Quanta Magazine

As computer scientists tackle a greater range of problems, their work has grown increasingly interdisciplinary. This year, many of the most significant computer science results also involved other scientists and mathematicians. Perhaps the most practical involved the cryptographic questions underlying the security of the internet, which tend to be complicated mathematical problems. One such problem — the product of two elliptic curves and their relation to an abelian surface — ended up bringing down a promising new cryptography scheme that was thought to be strong enough to withstand an attack from a quantum computer. And a different set of mathematical relationships, in the form of one-way functions, will tell cryptographers if truly secure codes are even possible.

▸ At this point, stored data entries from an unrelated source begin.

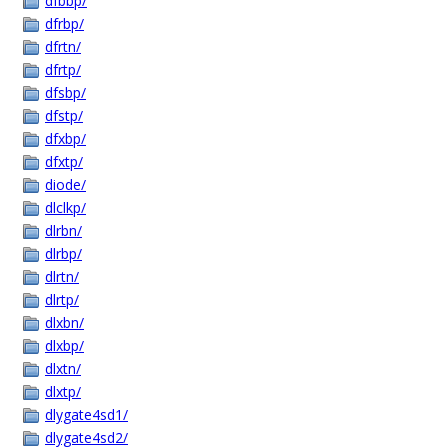
dfbbp/
dfrbp/
dfrtn/
dfrtp/
dfsbp/
dfstp/
dfxbp/
dfxtp/
diode/
dlclkp/
dlrbn/
dlrbp/
dlrtn/
dlrtp/
dlxbn/
dlxbp/
dlxtn/
dlxtp/
dlygate4sd1/
dlygate4sd2/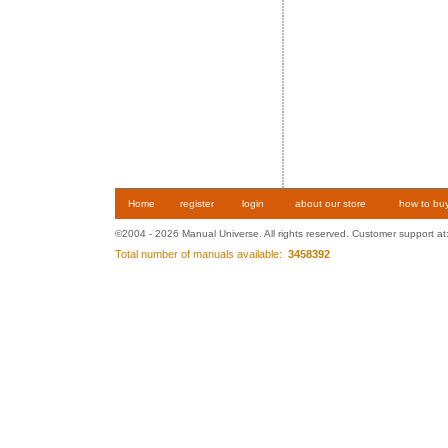
Home
register
login
about our store
how to bu
©2004 - 2026 Manual Universe. All rights reserved. Customer support at
Total number of manuals available:
3458392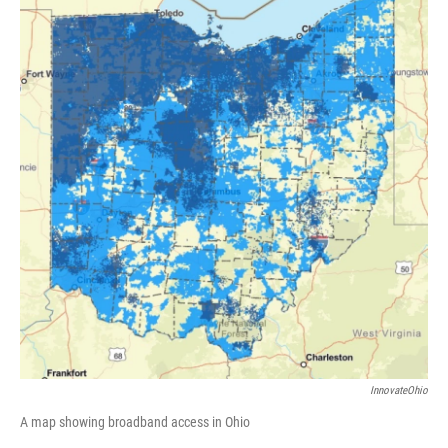
InnovateOhio
A map showing broadband access in Ohio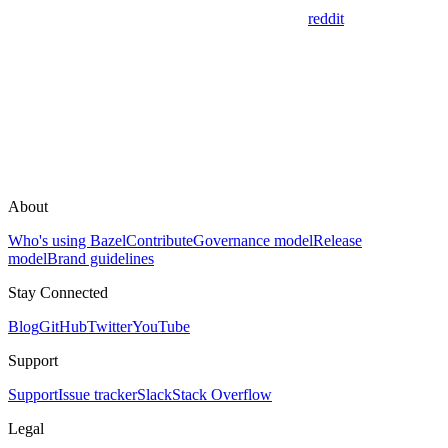
reddit
About
Who's using Bazel
Contribute
Governance model
Release
model
Brand guidelines
Stay Connected
Blog
GitHub
Twitter
YouTube
Support
Support
Issue tracker
Slack
Stack Overflow
Legal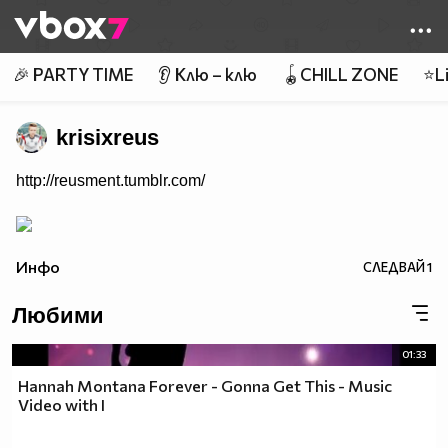
Member of
👾
🎉 PARTY TIME
👂 Клю – клю
🪀CHILL ZONE
⭐Li
krisixreus
http://reusment.tumblr.com/
Инфо
СЛЕДВАЙ
1
Любими
01:33
Hannah Montana Forever - Gonna Get This - Music
Video with I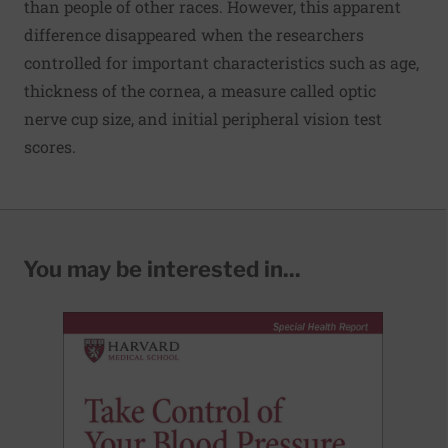
than people of other races. However, this apparent
difference disappeared when the researchers
controlled for important characteristics such as age,
thickness of the cornea, a measure called optic
nerve cup size, and initial peripheral vision test
scores.
You may be interested in...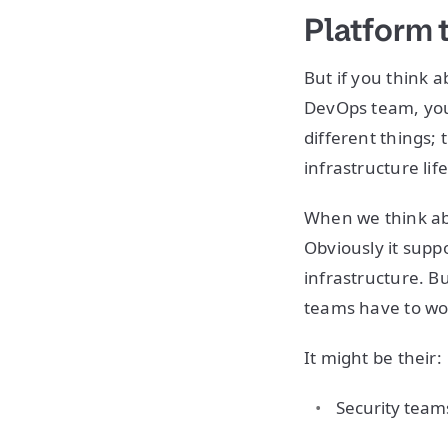
Platform
But if you think 
DevOps team, your
different things; 
infrastructure life
When we think abou
Obviously it suppo
infrastructure. B
teams have to wo
It might be their:
Security team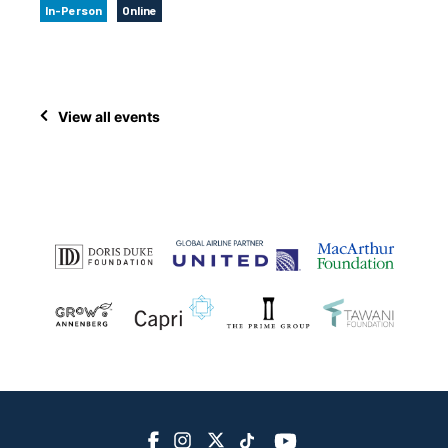
In-Person
Online
View all events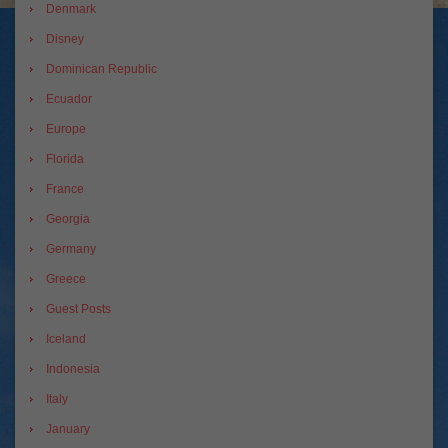
Denmark
Disney
Dominican Republic
Ecuador
Europe
Florida
France
Georgia
Germany
Greece
Guest Posts
Iceland
Indonesia
Italy
January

Computer science, and quantum computing in particular, also heavily overlaps with physics. In one of the biggest developments in theoretical computer science this year, researchers posted a proof of the NLTS conjecture, which (among other things) states that a ghostly connection between particles known as quantum entanglement is not as delicate as physicists once imagined. This has implications not just for our understanding of the physical world, but also for the myriad cryptographic possibilities that entanglement makes possible. 

And artificial intelligence has always flirted with biology — indeed, the field takes inspiration from the human brain as perhaps the ultimate computer. While understanding how the brain works and creating brainlike AI has long seemed like a pipe dream to computer scientists and neuroscientists, a new type of neural network known as a transformer seems to process information similarly to brains. As we learn more about how they both work, each tells us something about the other. Perhaps that’s why transformers excel at problems as varied as language processing and image classification. AI has even become better at helping us make better AI, with new “hypernetworks” helping researchers train neural networks faster and at a lower cost. So now the field is not only helping other scientists with their work, but also helping its own researchers achieve their goals.